He is disgusting when he runs. When he runs, and his back sticks to the cotton of his shirt with a sweat glue, and he breathes like he is taking his last breaths. It is disgusting, to see him push like that- to feel so in control, when really his body is wet, and dirty, and soiled- but high. He can't even smile in such a contortion. and he smells like all the smells a body makes that people buy air fresheners to disguise. It is disgusting, but it's admirable.
She is disgusting too. When she eats. Watch her chewing, with her elbows on and off and on the table again. The circular motion of her jaw is rhythmic but still ever so unattractive. And the sound of bolus production is something i struggle to stomach. She eats all of everything too.Her forks scrapes at the plate, and sounds like nails on a chalkboard. She is eating, and she belches, and she accidentally opens her mouth occasionally, and she mists out the kind of saliva you produce to digest when she speaks. It's disgusting, but it's healthy.
He is disgusting when he cries for attention. When he cries, and throws his rattle. his hair falls out of its photogenic display and into his eyes which he wipes tears from with his nasty chocolate covered hands. He cries so hard with that little body that his belly expands and contracts with every dramatic breath. Saliva bubbles in his opened mouth, and drool dribbles from his pouted lips. He stomps his mud covered feet and lets out some ugly squeals. He is disgusting, but that is passion.
They are disgusting together. They are disgusting behind closed doors, with the noises they make and the sighing they do. They are disgusting with the smells they create and the messes the make. Everything is so physical, a connect and disconnect- connect and disconnect me harder Baby- connect and disconnect again- again, again- faster-relationship.
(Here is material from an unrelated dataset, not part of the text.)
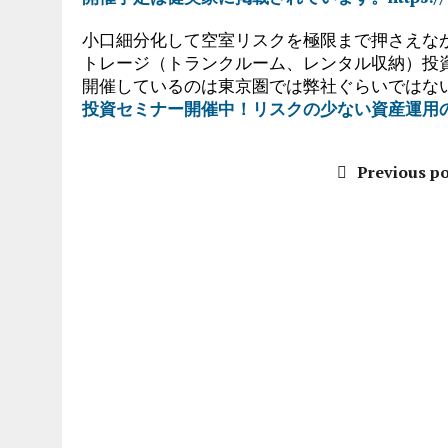
小口細分化して空室リスクを極限まで押さえな
トレージ（トランクルーム、レンタル収納）投
開催しているのは東京圏では弊社ぐらいではな
投資セミナー開催中！リスクの少ない資産運用
Previous po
It is disgusting when they stick like cling wrap, and slide like butter in a frying pan. They are disgusting, and moist, and sweaty, and loud, but they are the happiest it's physically possible to be.
She is disgusting when she is sick. Sitting in her wheelchair, her grey hair as void as a flowerbed in October. Her wrinkled skin can sit more still than she can, and she looks like her body alone is suffocating her. And she has no control-of her shaking hands, of her excretory functions, of her loose and naught body, and her illness is disgusting. No one wants her to touch them, with soiled, bent, hands or kiss them anymore with her chapped and orange juice drenched lips. She spits and spasms when she speaks, and no one wants to wait and listen to the engrossed body of what once was a woman. She is disgusting, but she is resilient, and she is alive.
People are disgusting. But then- perhaps that is just what makes us people.